DNA-onderzoek bevestigt identiteit onderduiker
DNA-onderzoek door het NFI bevestigt dat de stoffelijke resten uit een weiland bij Staphorst inderdaad van de vermiste onderduiker Pieter Hoppen zijn.
DNA-verwantschapsonderzoek bleek complex door het feit dat directe bloedverwanten van Pieter Hoppen, zoals zijn ouders en broer niet meer in leven zijn en hij geen kinderen had. Een stropdas van de overleden broer van Hoppen leverde niet het benodigde DNA-profiel op. De hoop was daarom gevestigd op een brief die in 1947 door de ouders van Hoppen aan het Rode Kruis was gestuurd.
Door huidige technieken zijn onderzoekers van het NFI er in geslaagd om een DNA-profiel te verkrijgen uit speeksel op de likrand van de envelop van de brief. Het DNA-profiel uit de 63 jaar oude speekselresten bleek te matchen met het DNA-profiel dat is verkregen uit de stoffelijke resten uit het weiland.

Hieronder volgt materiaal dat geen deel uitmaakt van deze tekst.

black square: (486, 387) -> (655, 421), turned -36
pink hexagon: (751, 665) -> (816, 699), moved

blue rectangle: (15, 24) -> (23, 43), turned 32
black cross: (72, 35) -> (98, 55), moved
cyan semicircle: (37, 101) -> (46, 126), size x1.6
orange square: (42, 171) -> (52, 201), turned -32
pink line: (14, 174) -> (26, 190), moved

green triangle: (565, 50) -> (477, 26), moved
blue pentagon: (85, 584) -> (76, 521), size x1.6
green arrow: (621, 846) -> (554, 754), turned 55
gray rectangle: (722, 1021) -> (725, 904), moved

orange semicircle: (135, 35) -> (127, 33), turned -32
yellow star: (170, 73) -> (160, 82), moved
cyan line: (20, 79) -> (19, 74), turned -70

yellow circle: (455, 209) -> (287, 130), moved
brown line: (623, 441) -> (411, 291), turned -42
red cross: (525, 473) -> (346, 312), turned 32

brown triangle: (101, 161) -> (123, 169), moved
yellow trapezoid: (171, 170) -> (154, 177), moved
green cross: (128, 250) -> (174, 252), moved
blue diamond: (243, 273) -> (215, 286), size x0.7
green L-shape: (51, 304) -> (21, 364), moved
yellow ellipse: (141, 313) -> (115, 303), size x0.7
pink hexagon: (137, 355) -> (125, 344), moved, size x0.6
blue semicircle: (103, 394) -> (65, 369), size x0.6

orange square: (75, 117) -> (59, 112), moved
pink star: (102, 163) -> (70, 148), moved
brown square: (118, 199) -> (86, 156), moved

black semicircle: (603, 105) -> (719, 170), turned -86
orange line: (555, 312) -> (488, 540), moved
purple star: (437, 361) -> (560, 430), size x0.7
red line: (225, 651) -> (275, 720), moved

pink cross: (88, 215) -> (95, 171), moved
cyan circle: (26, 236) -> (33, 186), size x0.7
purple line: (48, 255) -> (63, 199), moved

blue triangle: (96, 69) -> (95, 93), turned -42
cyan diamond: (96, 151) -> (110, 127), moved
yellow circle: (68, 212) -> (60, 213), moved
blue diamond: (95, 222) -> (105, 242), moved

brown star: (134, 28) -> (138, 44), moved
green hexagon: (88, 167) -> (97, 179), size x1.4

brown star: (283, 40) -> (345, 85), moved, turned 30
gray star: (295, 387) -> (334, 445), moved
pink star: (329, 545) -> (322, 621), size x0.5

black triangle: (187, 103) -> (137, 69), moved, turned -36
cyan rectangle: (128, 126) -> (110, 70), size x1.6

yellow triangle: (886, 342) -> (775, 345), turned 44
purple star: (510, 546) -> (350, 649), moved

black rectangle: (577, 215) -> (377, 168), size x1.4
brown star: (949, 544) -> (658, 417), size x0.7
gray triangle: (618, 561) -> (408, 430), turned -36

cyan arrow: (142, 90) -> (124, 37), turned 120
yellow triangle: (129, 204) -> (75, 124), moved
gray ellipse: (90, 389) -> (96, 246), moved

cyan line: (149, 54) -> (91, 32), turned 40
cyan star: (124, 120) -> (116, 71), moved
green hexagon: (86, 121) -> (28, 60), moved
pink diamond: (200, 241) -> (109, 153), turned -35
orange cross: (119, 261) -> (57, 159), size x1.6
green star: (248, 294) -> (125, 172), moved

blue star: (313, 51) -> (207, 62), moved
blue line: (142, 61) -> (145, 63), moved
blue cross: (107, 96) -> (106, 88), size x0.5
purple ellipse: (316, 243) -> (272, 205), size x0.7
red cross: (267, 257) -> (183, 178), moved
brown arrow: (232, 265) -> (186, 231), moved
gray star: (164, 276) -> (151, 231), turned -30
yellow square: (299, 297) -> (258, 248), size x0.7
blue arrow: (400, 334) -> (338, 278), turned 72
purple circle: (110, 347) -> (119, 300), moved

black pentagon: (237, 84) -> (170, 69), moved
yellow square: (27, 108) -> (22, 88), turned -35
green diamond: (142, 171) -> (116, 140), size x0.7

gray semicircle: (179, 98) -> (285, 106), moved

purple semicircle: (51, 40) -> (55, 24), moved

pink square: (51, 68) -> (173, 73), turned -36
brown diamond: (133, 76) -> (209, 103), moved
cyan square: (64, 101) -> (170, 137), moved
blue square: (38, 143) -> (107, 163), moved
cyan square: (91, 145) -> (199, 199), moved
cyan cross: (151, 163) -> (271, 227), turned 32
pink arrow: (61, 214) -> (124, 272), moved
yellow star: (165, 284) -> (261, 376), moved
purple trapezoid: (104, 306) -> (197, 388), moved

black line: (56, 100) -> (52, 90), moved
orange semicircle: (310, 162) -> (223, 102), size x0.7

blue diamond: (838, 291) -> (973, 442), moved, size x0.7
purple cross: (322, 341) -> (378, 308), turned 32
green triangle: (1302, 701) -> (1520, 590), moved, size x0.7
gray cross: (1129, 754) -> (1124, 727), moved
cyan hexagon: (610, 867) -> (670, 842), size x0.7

Pieter Hoppen werd in 1943 in het weiland bij Staphorst doodgeschoten door verzetsmensen. Zij verdachten hem ervan te collaboreren met de Duitse bezetters. De plaats van de stoffelijke resten werd vorig jaar aangewezen door een oud-verzetsstrijder die betrokken was bij de liquidatie en wroeging kreeg. De Koninklijke Landmacht groef het stuk weiland af en borg de stoffelijke resten.